Isotopically Nonstationary 13c-Metabolic Flux Analysis Under Photoautotropic Conditions for a Glycogen Mutant of Synechococcus Sp. PCC 7002

Glycogen is the major carbon storage molecule in cyanobacteria and removal of this native carbon sink could increase the carbon flux towards other value-added products for biotechnological purposes. Comparative analyses of the wild type (WT) and a glycogen deficient mutant could provide insight into the re-routing of carbon through primary intermediates of metabolism and allow assessment of the flux ratios at critical branch points. Specifically, in this study, we have performed ¹³C labeling studies on the model cyanobacterium Synechococcus sp. PCC 7002 using the WT strain and a mutant strain with inactivated glycogen synthesis made by deleting the genes encoding glycogen synthase (A1532/glgA1 and A2125/glgA2). In both WT and mutant strains we observed slow labeling of the TCA cycle relative to glycolysis and Calvin cycle intermediates. In the WT strain, the ¹³C-enrichment of different intermediates at steady state reveals the existence of inactive pools of metabolites that get labelled at reduced rates. Our results also indicate slow labeling of 2-phosphoglycolate (2PG) that is the first committed intermediate in photorespiratory metabolism, thus it is likely that the carboxysome-based carbon concentrating mechanism is fully active in these strains.

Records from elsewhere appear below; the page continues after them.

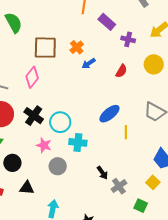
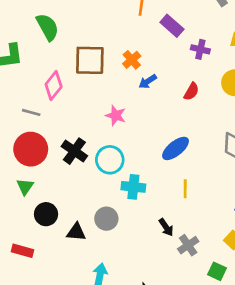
pink diamond: (32, 77) -> (54, 86), moved
yellow line: (126, 132) -> (185, 189), moved
pink star: (44, 145) -> (116, 115), moved
black triangle: (27, 188) -> (76, 232), moved

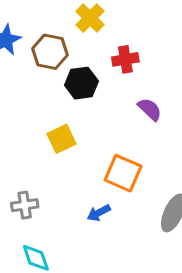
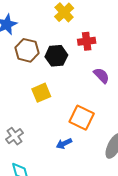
brown hexagon: (50, 52) -> (27, 50), moved
gray cross: (25, 205) -> (14, 136), turned -30

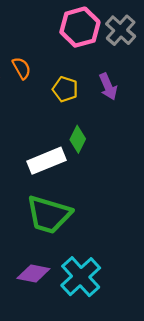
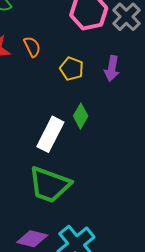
purple arrow: (108, 87) -> (112, 69), turned 30
white rectangle: (46, 161) -> (50, 134), turned -44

As might be expected, the transient labeling of the glycogen precursor ADP-glucose was slow in the mutant strain compared to the WT.  Currently, the transient labeling data for the mutant strain is being used to estimate the intracellular fluxes with an isotopically nonstationary metabolic flux analysis approach (INST-MFA). Comparison of flux maps for the WT and mutant strain will provide further insights which will be of value in metabolic engineering efforts in cyanobacteria.

Acknowledgement: Authors acknowledge financial assistance from Reliance Industries Ltd, India.